Online Art Series on Gold, Political Resistance Streaming to the Qualcomm Institute’s gallery@calit2

This fall, join the Qualcomm Institute’s gallery@calit2 for a special, online-only exhibition from New York-based visual artist Jen Liu. “Gold Loop (Triad)” is a reflection on e-waste, political resistance and disappearances, presented in three parts. The first installment streams live on October 15 at 5 p.m., followed by two pieces released November 5 and 26.

Artist’s statement:

Image still from Gold Loop (Triad)

“In Gold Loop (Triad), 2020, the industrial process of e-waste recovery of gold is used to reconsider concepts of economic liquidity and circularity.
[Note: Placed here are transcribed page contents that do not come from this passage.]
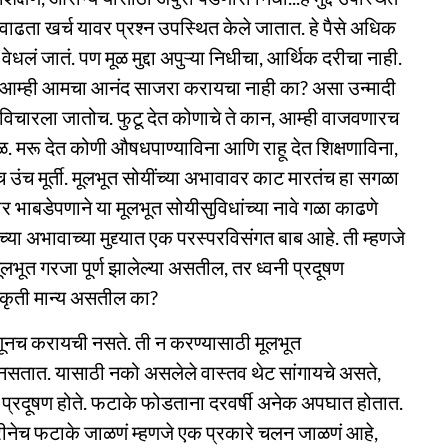
ढता खर्च यावर प्रश्न उपस्थित केले जातात. हे पैसे अधिक
धलं जातं. पण मूळ मुद्दा अपुऱ्या निधीचा, आर्थिक दरीचा नाही.
 आम्ही आमचा आनंद साजरा करायचा नाही का? असा उन्मादी
 विचारला जातोच. फुटू देत कोणाचे ते कान, आम्ही वाजवणारच
 मरू देत कोणी औषधपाण्याविना आणि राहू देत शिक्षणाविना,
 उंच मूर्ती. मूलभूत सोयींच्या अभावावर काट मारतंच हा सगळा
र भाबडेपणाने या मूलभूत सोयीसुविधांच्या नावे गळा काढणे
्या अभावाच्या मुद्द्यात एक परस्परविसंगत बाब आहे. ती म्हणजे
ूलभूत गरजा पूर्ण झालेल्या असतील, तर ध्वनी प्रदूषण
ा कृती मान्य असतील का?
हणूनच करायची नसते. ती न करण्यासाठी मूलभूत
ा नसतात. यासाठी नको असलेले वास्तव थेट सांगायचे असते,
्वनी प्रदूषण होते. फटाके फोडताना दरवर्षी अनेक अपघात होतात.
ोबरीनेच फटाके जाळणं म्हणजे एक प्रकारे चलन जाळणं आहे,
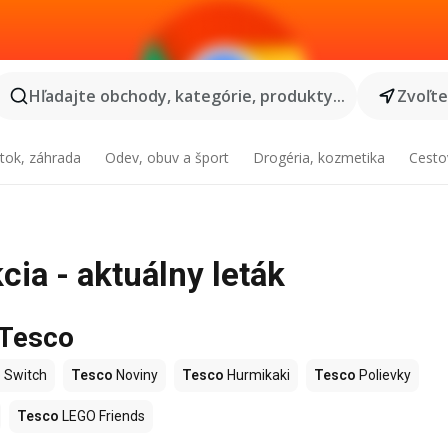
Hľadajte obchody, kategórie, produkty...
Zvoľt
tok, záhrada
Odev, obuv a šport
Drogéria, kozmetika
Cesto
ia - aktuálny leták
 Tesco
 Switch
Tesco
Noviny
Tesco
Hurmikaki
Tesco
Polievky
Tesco
LEGO Friends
The video, shot in both Shanghai and Birmingham, UK, looks at e-waste’s material flow of nitric, hydrochloric, and cyanide acids, as a shadow circulatory system underlying the myth of circular economic design, seeping into the environment and the bodies of the workers—and passing on to following generations in the form of genetic mutations.

“These acids dissolve plastic and base metals, so that gold may be extracted. Meanwhile, in the same regions, Chinese labor activists are ‘disappeared.’ These are parallel disappearances without clear causality. Gold Loop (Triad) proposes a poetic-speculative connection based on collective disappearance, an historic anti-colonial method of political resistance: dissolution in the form of mass departure. 

“Can disappearing be the solution to disappearing? Can recycling alleviate toxicity by creating toxicity? The biopolitical loop closes, and tightens.”

Liu works in video, choreographic performance, biomaterial and painting to explore topics of national identity, gendered economies, neoliberal industrial labor and the re-motivating of archival artifacts. Problem-solving methods are applied to complex social issues, then permitted to progress to their logical conclusions, create speculative narratives seemingly beyond reason—but these narratives are composed almost entirely of everyday administrative documents, industrial catalogs, and firsthand accounts of workers, the real world’s minor texts.

Liu will join Associate Professor Ricardo Dominguez of the UC San Diego Visual Arts Department and Sumeyye Yar, Molecular Biologist and Science Educator, Cold Spring Harbor Laboratory DNA Learning Center, for a live discussion and audience Q&A after the premiere. Audience members can register to participate in the Q&A discussion here.

“Gold Loop (Triad)” will run from October 15 through November 26, 2020.